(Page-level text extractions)

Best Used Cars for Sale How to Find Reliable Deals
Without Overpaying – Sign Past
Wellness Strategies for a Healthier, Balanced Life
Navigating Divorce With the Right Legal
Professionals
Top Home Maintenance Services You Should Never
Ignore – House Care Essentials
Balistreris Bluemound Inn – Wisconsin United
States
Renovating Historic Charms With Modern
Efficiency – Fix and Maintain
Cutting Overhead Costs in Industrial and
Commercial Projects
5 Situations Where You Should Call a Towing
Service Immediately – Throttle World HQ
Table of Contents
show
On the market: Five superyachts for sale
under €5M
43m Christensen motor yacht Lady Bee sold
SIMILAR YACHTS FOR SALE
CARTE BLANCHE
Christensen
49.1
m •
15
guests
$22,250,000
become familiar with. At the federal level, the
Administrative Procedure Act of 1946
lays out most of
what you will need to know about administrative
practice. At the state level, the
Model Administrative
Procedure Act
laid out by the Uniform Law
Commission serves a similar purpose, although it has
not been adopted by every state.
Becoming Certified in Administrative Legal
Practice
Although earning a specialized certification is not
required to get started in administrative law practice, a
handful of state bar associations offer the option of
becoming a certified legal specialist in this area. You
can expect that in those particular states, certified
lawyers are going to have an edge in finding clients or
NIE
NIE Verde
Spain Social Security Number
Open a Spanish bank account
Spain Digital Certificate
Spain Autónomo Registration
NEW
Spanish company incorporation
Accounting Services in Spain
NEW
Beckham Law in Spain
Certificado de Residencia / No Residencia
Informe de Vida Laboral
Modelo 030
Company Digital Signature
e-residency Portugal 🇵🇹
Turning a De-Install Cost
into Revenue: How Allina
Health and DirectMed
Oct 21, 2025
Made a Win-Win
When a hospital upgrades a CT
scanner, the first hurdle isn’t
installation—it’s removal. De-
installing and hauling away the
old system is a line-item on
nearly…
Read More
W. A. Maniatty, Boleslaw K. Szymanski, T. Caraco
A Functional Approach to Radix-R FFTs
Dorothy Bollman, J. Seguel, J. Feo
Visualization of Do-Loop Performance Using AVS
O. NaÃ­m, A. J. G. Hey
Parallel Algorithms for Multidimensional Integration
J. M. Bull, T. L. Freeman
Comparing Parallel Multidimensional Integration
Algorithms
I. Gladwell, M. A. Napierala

▶ _Exercise requirements_
The lines to extract from the data above begin with the line containing "laid out by the Uniform Law" and end with the line containing "can expect that". Extract them exactly, including both.

▶ _Response for this exercise_
laid out by the Uniform Law
Commission serves a similar purpose, although it has
not been adopted by every state.
Becoming Certified in Administrative Legal
Practice
Although earning a specialized certification is not
required to get started in administrative law practice, a
handful of state bar associations offer the option of
becoming a certified legal specialist in this area. You
can expect that in those particular states, certified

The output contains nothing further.